Task prompt — In the entries below, which lines run from the one containing "UBICACIÓN FOTO ROJO" to the one containing "INMIGRACIÓN"? Copy exactly those lines, ends included, and no others.

The data —

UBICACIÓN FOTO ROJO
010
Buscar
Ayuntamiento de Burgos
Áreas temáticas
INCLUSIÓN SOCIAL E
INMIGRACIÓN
--
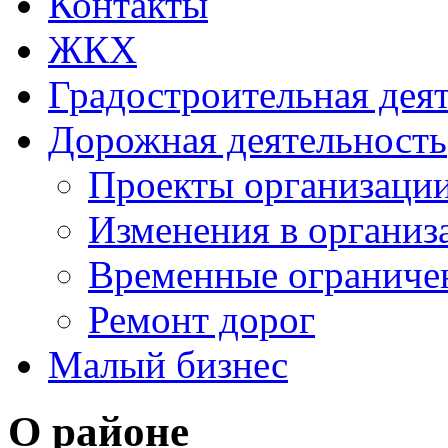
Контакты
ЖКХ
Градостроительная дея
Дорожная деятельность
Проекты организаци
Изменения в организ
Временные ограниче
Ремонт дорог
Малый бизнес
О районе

Solved problem —
UBICACIÓN FOTO ROJO
010
Buscar
Ayuntamiento de Burgos
Áreas temáticas
INCLUSIÓN SOCIAL E
INMIGRACIÓN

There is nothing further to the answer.